At ChainVPS the GPU fleet is prepaid from a crypto top-up balance with unmetered bandwidth, so shifting a 200GB dataset onto the box costs nothing extra — you pay for the GPU hours, not the transfer. If you are sizing a build, the /gpu-server page lists the current RTX 4090, A100 and H100 tiers and locations.
Privacy considerations for AI workloads
Training data and model weights are sensitive assets. Where they physically sit, and who can subpoena the host, is part of the engineering decision — not an afterthought.
- Choose a jurisdiction deliberately. Privacy-tier locations (NL, CH, RO, IS, MD, LU) sit outside the most aggressive data-request regimes.
- Prefer hosts that do not require identity documents to spin up compute — no KYC means no dataset of your projects tied to a legal name.
- Pay from a prepaid balance rather than a recurring card charge, so there is no payment trail linking the workload to you.
- Keep checkpoints encrypted at rest and pull them off the box when a run finishes.
ChainVPS GPU servers require no identity verification and are paid from a prepaid balance topped up with any of 21 coins including Monero, which keeps your research separate from your identity. See the offshore GPU options on the /gpu-server page.
A quick decision shortcut
Is an RTX 4090 really usable for serious AI work?

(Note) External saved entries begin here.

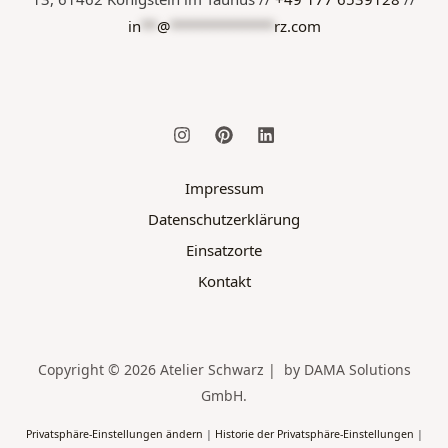
in
**
@
*************
rz.com
Impressum
Datenschutzerklärung
Einsatzorte
Kontakt
Copyright © 2026 Atelier Schwarz | by DAMA Solutions
GmbH.
Privatsphäre-Einstellungen ändern
|
Historie der Privatsphäre-Einstellungen
|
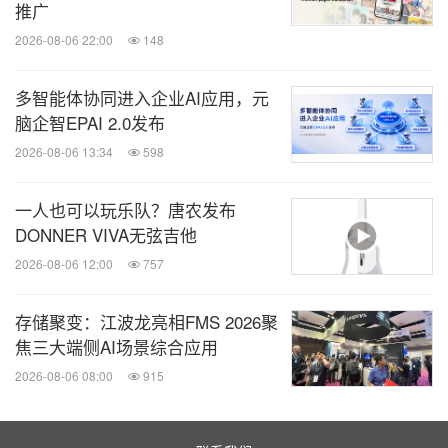
推广
2026-08-06 22:00
148
多智能体协同进入企业AI应用，元
脑企智EPAI 2.0发布
2026-08-06 13:34
598
一人也可以玩乐队？唐农发布
DONNER VIVA无弦吉他
2026-08-06 12:00
757
存储聚变：江波龙亮相FMS 2026聚
焦三大端侧AI场景综合应用
2026-08-06 08:00
915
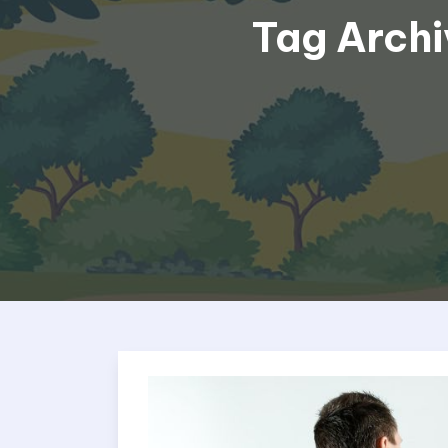
Tag Archi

Yes — for inference and small fine-tuning it offers the best tokens-per-dollar of the three. Its limits are the 24GB VRAM ceiling and the lack of NVLink and ECC, which matter for large multi-GPU training runs but not for serving a 7B-13B model.
When is the H100 actually worth its premium?
When your workload is transformer training at scale or high-throughput LLM serving. Its FP8 Transformer Engine and memory bandwidth cut wall-clock time enough that the higher hourly rate produces a lower cost per finished job. For light inference it is overkill.
Can I rent GPU servers offshore and pay in crypto?
Yes. ChainVPS GPU tiers require no KYC and are paid from a prepaid balance funded with 21 coins including Monero. You top up, deploy, and your workload is never tied to a legal identity.
Do I need NVLink for my project?
Only if you are training a model too large for a single card, where GPUs must exchange gradients at high speed. Single-GPU inference and LoRA fine-tuning do not use it, which is why the 4090's lack of NVLink rarely matters for those jobs.